Shrewd speculation gleamed in Lady O’s ink black eyes. She was old and very wise, steeped in the ton, the relationships and families; the number of marriages she’d seen and assisted in had to be legion. She was the perfect mentor for Portia’s new tack. If she chose to help.

If Portia had the courage to ask.

Clasping her hands, she drew breath and chose her words carefully. “I’ve decided it’s time I looked for a husband.”

Lady O blinked. “And you’re considering those here?”

“No! Well . . . yes.” She grimaced. “I haven’t any experience in this sort of thing—as you know.”

Lady O humphed. “I know you’ve wasted the last seven years, at least on that front.”

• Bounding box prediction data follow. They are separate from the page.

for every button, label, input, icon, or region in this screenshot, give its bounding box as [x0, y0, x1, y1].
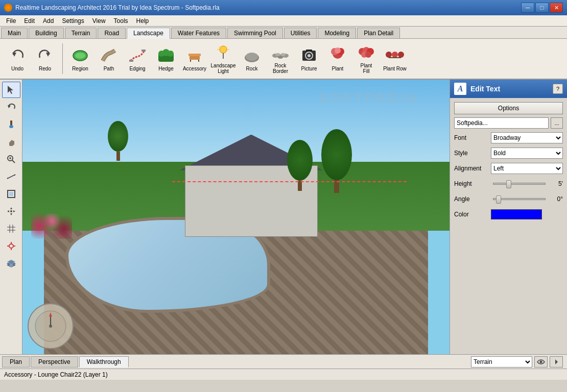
- window-title: Realtime Landscaping Architect 2016 Tria…: [15, 4, 220, 11]
- undo-side-button[interactable]: [2, 99, 20, 115]
- accessory-button[interactable]: Accessory: [181, 42, 208, 76]
- svg-point-29: [308, 54, 311, 57]
- edit-text-icon: A: [454, 83, 466, 95]
- color-swatch[interactable]: [491, 209, 542, 219]
- tree-trunk-1: [298, 181, 302, 191]
- help-button[interactable]: ?: [553, 84, 563, 94]
- tab-modeling[interactable]: Modeling: [318, 28, 356, 38]
- restore-button[interactable]: □: [535, 3, 549, 13]
- tree-1: [287, 140, 313, 191]
- close-button[interactable]: ✕: [550, 3, 563, 13]
- tab-plan[interactable]: Plan: [2, 356, 30, 368]
- style-row: Style Bold Regular Italic Bold Italic: [454, 147, 563, 159]
- hedge-label: Hedge: [158, 66, 173, 71]
- rock-label: Rock: [246, 66, 258, 71]
- titlebar-controls: ─ □ ✕: [521, 3, 563, 13]
- plant-fill-label: PlantFill: [361, 63, 372, 74]
- panel-header: A Edit Text ?: [450, 80, 567, 98]
- terrain-select[interactable]: Terrain Layer 1 Layer 2: [471, 356, 532, 368]
- pan-tool-button[interactable]: [2, 203, 20, 219]
- tab-main[interactable]: Main: [1, 28, 28, 38]
- edging-button[interactable]: Edging: [124, 42, 151, 76]
- menu-edit[interactable]: Edit: [20, 16, 39, 26]
- picture-button[interactable]: Picture: [296, 42, 322, 76]
- rock-button[interactable]: Rock: [239, 42, 265, 76]
- color-label: Color: [454, 211, 491, 218]
- svg-point-14: [220, 46, 227, 53]
- redo-button[interactable]: Redo: [32, 42, 58, 76]
- svg-line-18: [219, 46, 221, 48]
- menu-tools[interactable]: Tools: [110, 16, 132, 26]
- svg-point-40: [386, 52, 392, 58]
- paint-tool-button[interactable]: [2, 116, 20, 133]
- hedge-button[interactable]: Hedge: [153, 42, 179, 76]
- menu-add[interactable]: Add: [39, 16, 58, 26]
- tab-walkthrough[interactable]: Walkthrough: [79, 356, 129, 368]
- undo-icon: [8, 46, 27, 65]
- menu-view[interactable]: View: [88, 16, 110, 26]
- tab-terrain[interactable]: Terrain: [65, 28, 97, 38]
- tree-top-1: [287, 140, 313, 181]
- svg-rect-11: [188, 54, 201, 56]
- canvas-area[interactable]: SOFTPEDIA: [22, 80, 450, 354]
- text-input[interactable]: [454, 117, 549, 129]
- plant-fill-button[interactable]: PlantFill: [353, 42, 380, 76]
- font-select[interactable]: Broadway Arial Times New Roman Verdana: [491, 132, 563, 143]
- redo-icon: [36, 46, 54, 65]
- landscape-light-button[interactable]: LandscapeLight: [210, 42, 237, 76]
- svg-rect-51: [13, 141, 14, 145]
- alignment-row: Alignment Left Center Right: [454, 162, 563, 175]
- plant-button[interactable]: Plant: [324, 42, 351, 76]
- selection-line: [172, 181, 407, 182]
- undo-button[interactable]: Undo: [4, 42, 31, 76]
- menu-settings[interactable]: Settings: [58, 16, 88, 26]
- menu-file[interactable]: File: [2, 16, 20, 26]
- alignment-select[interactable]: Left Center Right: [491, 163, 563, 174]
- svg-marker-78: [7, 265, 15, 267]
- tab-road[interactable]: Road: [98, 28, 126, 38]
- terrain-visibility-button[interactable]: [534, 356, 548, 368]
- zoom-tool-button[interactable]: [2, 151, 20, 167]
- menu-help[interactable]: Help: [132, 16, 153, 26]
- tab-building[interactable]: Building: [29, 28, 64, 38]
- tab-landscape[interactable]: Landscape: [127, 28, 170, 39]
- tab-plan-detail[interactable]: Plan Detail: [357, 28, 400, 38]
- layers-tool-button[interactable]: [2, 255, 20, 272]
- measure-tool-button[interactable]: [2, 168, 20, 185]
- grid-tool-button[interactable]: [2, 220, 20, 237]
- region-button[interactable]: Region: [67, 42, 93, 76]
- minimize-button[interactable]: ─: [521, 3, 534, 13]
- picture-label: Picture: [301, 66, 317, 71]
- font-label: Font: [454, 134, 491, 141]
- region-icon: [71, 46, 89, 65]
- snap-tool-button[interactable]: [2, 238, 20, 254]
- svg-marker-45: [8, 105, 11, 108]
- svg-point-21: [246, 53, 258, 61]
- angle-slider-thumb[interactable]: [496, 195, 501, 204]
- plant-row-button[interactable]: Plant Row: [382, 42, 408, 76]
- rock-border-icon: [271, 43, 290, 62]
- landscape-light-label: LandscapeLight: [211, 63, 236, 74]
- terrain-menu-button[interactable]: [550, 356, 563, 368]
- path-button[interactable]: Path: [96, 42, 122, 76]
- select-tool-button[interactable]: [2, 82, 20, 98]
- rock-border-button[interactable]: RockBorder: [267, 42, 294, 76]
- angle-slider-track[interactable]: [493, 198, 546, 200]
- plant-row-label: Plant Row: [383, 66, 407, 71]
- height-row: Height 5': [454, 178, 563, 190]
- height-slider-thumb[interactable]: [506, 180, 511, 188]
- tab-perspective[interactable]: Perspective: [31, 356, 78, 368]
- fit-view-button[interactable]: [2, 186, 20, 202]
- hand-tool-button[interactable]: [2, 134, 20, 150]
- browse-button[interactable]: ...: [551, 117, 563, 129]
- tab-utilities[interactable]: Utilities: [284, 28, 317, 38]
- tab-swimming-pool[interactable]: Swimming Pool: [227, 28, 283, 38]
- svg-line-19: [226, 46, 227, 48]
- undo-label: Undo: [11, 66, 23, 71]
- options-button[interactable]: Options: [454, 102, 563, 114]
- style-select[interactable]: Bold Regular Italic Bold Italic: [491, 148, 563, 159]
- height-slider-track[interactable]: [493, 183, 546, 185]
- svg-point-71: [9, 244, 13, 248]
- svg-rect-52: [9, 142, 13, 146]
- tab-water-features[interactable]: Water Features: [171, 28, 226, 38]
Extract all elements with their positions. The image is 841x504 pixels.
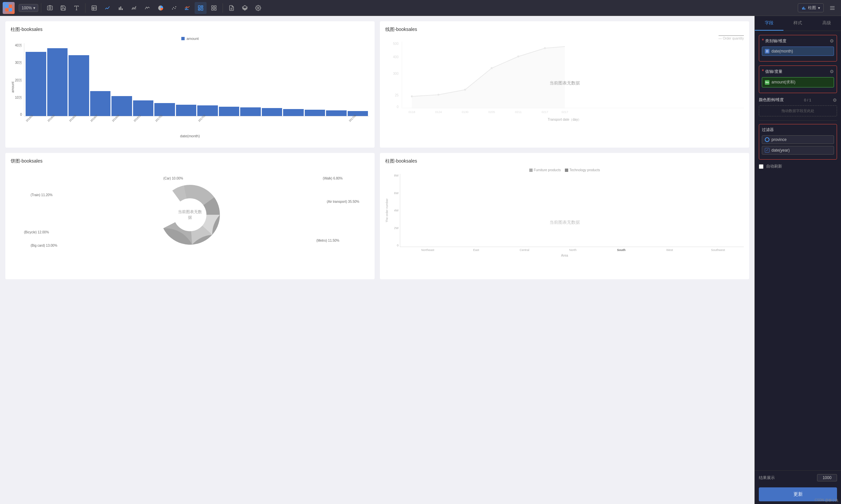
separator-2 [85, 3, 86, 13]
pie-no-data: 当前图表无数据 [177, 209, 203, 220]
filter-header: 过滤器 [762, 127, 834, 133]
value-axis-settings-icon[interactable]: ⚙ [830, 69, 834, 74]
svg-rect-1 [9, 5, 12, 8]
filter-province-label: province [771, 137, 786, 142]
screenshot-btn[interactable] [44, 2, 56, 14]
svg-point-34 [257, 7, 259, 8]
layers-btn[interactable] [239, 2, 251, 14]
svg-text:0217: 0217 [542, 110, 548, 114]
settings-btn[interactable] [252, 2, 264, 14]
auto-refresh-row: 自动刷新 [759, 164, 837, 169]
toolbar: 100% ▾ [0, 0, 841, 16]
category-axis-settings-icon[interactable]: ⚙ [830, 38, 834, 43]
filter-date-year: ✓ date(year) [762, 146, 834, 155]
svg-text:500: 500 [393, 42, 399, 46]
grouped-no-data: 当前图表无数据 [549, 219, 580, 226]
divider-1 [759, 120, 837, 121]
province-filter-icon [765, 137, 770, 142]
chevron-down-icon: ▾ [33, 6, 35, 10]
svg-rect-14 [122, 8, 123, 10]
filter-date-year-label: date(year) [771, 148, 790, 152]
color-legend-settings-icon[interactable]: ⚙ [833, 97, 837, 103]
save-btn[interactable] [57, 2, 69, 14]
south-label: South [598, 248, 644, 252]
svg-rect-25 [201, 8, 203, 10]
bar-chart-legend: amount [11, 37, 369, 40]
zoom-value: 100% [22, 6, 32, 10]
grouped-legend: Furniture products Technology products [385, 168, 744, 172]
grouped-bars-area [400, 174, 744, 247]
y-axis-label: amount [11, 82, 15, 93]
watermark: CSDN @柳小兔 [815, 498, 838, 503]
bars-area [24, 43, 369, 116]
scatter-btn[interactable] [168, 2, 180, 14]
dashboard-btn[interactable] [195, 2, 207, 14]
panel-content: * 类别轴/维度 ⚙ 日 date(month) * 值轴/度量 ⚙ No [755, 31, 841, 470]
line-chart-btn[interactable] [102, 2, 113, 14]
legend-furniture-color [529, 168, 532, 172]
zoom-control[interactable]: 100% ▾ [19, 4, 38, 12]
value-axis-label: 值轴/度量 [765, 69, 830, 74]
svg-marker-54 [412, 47, 565, 108]
table-btn[interactable] [88, 2, 100, 14]
line-no-data: 当前图表无数据 [549, 80, 580, 86]
category-axis-section: * 类别轴/维度 ⚙ 日 date(month) [759, 35, 837, 61]
chart-type-selector[interactable]: 柱图 ▾ [798, 3, 824, 12]
bar-chart-btn[interactable] [115, 2, 127, 14]
right-panel: 字段 样式 高级 * 类别轴/维度 ⚙ 日 date(month) [754, 16, 841, 504]
svg-point-18 [174, 8, 175, 9]
filter-section: 过滤器 province ✓ date(year) [759, 124, 837, 160]
bar-chart-icon [801, 6, 806, 10]
bar-2 [69, 55, 89, 116]
main-container: 柱图-booksales amount amount 40万 30万 20万 1… [0, 16, 841, 504]
tab-style[interactable]: 样式 [784, 16, 812, 31]
report-btn[interactable] [226, 2, 238, 14]
svg-text:0217: 0217 [562, 110, 568, 114]
value-axis-section: * 值轴/度量 ⚙ No amount(求和) [759, 66, 837, 93]
color-legend-label: 颜色图例/维度 [759, 97, 784, 103]
pie-area: (Car) 10.00% (Walk) 6.80% (Train) 11.20%… [11, 168, 369, 261]
combo-btn[interactable] [181, 2, 193, 14]
bar-11 [262, 108, 282, 116]
category-axis-label: 类别轴/维度 [765, 38, 830, 44]
svg-rect-29 [212, 8, 213, 10]
text-btn[interactable] [71, 2, 83, 14]
grouped-bar-card: 柱图-booksales Furniture products Technolo… [380, 153, 749, 279]
auto-refresh-checkbox[interactable] [759, 164, 764, 169]
more-options-btn[interactable] [826, 2, 838, 14]
grid-btn[interactable] [208, 2, 220, 14]
svg-text:0124: 0124 [435, 110, 442, 114]
dropdown-icon: ▾ [818, 6, 820, 10]
required-star-1: * [762, 38, 764, 44]
separator-3 [223, 3, 223, 13]
value-axis-header: * 值轴/度量 ⚙ [762, 69, 834, 74]
tab-advanced[interactable]: 高级 [812, 16, 841, 31]
legend-tech: Technology products [565, 168, 600, 172]
y-axis: 40万 30万 20万 10万 0 [11, 43, 24, 116]
grouped-bar-title: 柱图-booksales [385, 158, 744, 164]
legend-furniture: Furniture products [529, 168, 561, 172]
svg-text:25: 25 [395, 93, 399, 97]
line2-btn[interactable] [141, 2, 153, 14]
svg-rect-21 [186, 7, 187, 10]
chart-type-label: 柱图 [808, 5, 816, 11]
category-axis-field: 日 date(month) [762, 47, 834, 56]
svg-rect-27 [212, 6, 213, 7]
category-axis-header: * 类别轴/维度 ⚙ [762, 38, 834, 44]
app-logo [3, 2, 15, 14]
tab-fields[interactable]: 字段 [755, 16, 784, 31]
svg-rect-13 [120, 6, 121, 10]
x-axis-title: date(month) [11, 134, 369, 138]
pie-label-air: (Air transport) 35.50% [327, 198, 359, 204]
pie-label-bigcard: (Big card) 13.00% [31, 242, 57, 248]
pie-label-car: (Car) 10.00% [163, 175, 183, 181]
bar-13 [305, 110, 325, 116]
grouped-y-axis: 8W 6W 4W 2W 0 [390, 174, 400, 247]
grouped-bar-plot: The order number 8W 6W 4W 2W 0 [385, 174, 744, 247]
bar-9 [219, 107, 240, 116]
pie-chart-btn[interactable] [155, 2, 167, 14]
value-axis-field: No amount(求和) [762, 77, 834, 87]
bar-10 [240, 107, 261, 116]
result-input[interactable] [817, 474, 837, 481]
area-chart-btn[interactable] [128, 2, 140, 14]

“I thought,” she continued as if she hadn’t heard, “that while I’m here, as I’ve decided I do want a husband, then it would be sensible to use the opportunity to learn how to go about selecting one. How to gather the information and understanding I will need to make an informed choice—indeed, to gauge what sort of attributes I should look for. What in a gentleman is most important to me.” She frowned, refocusing on Lady O’s face. “I assume different types of ladies would have different requirements?”

Lady O waggled a hand. “Comme çi, comme ça. I would say rather that some attributes are central, while others are more superficial. The central ones—the core of what most women seek—is not that different, woman to woman.”

“Oh. Well”—Portia lifted her head—“that’s what I hoped to clarify while here.”

Lady O’s gaze remained on her face for some moments, then she relaxed back in her chair.

“I saw you assessing the gentlemen last evening—which have you decided to consider?”

The moment of decision. She would need help, at the very least some other lady with whom to discuss things, a lady she could trust. “I’d thought Simon, James, and Charlie. They seem obvious candidates. And although I suspect Desmond’s interest is fixed on Winifred, I thought I’d consider him, too, purely as an exercise in defining suitability.”

“Noticed that, did you? How do you read Winifred’s reaction?”

“Undecided. I thought I could learn something by watching her make up her mind.”

“Except that she’s thirty and still unwed.” Lady O’s brows rose. “I wonder why?”

“Maybe she simply hadn’t thought of it before . . .” Portia caught Lady O’s eyes and grimaced. “She seems perfectly sensible, from all I’ve seen.”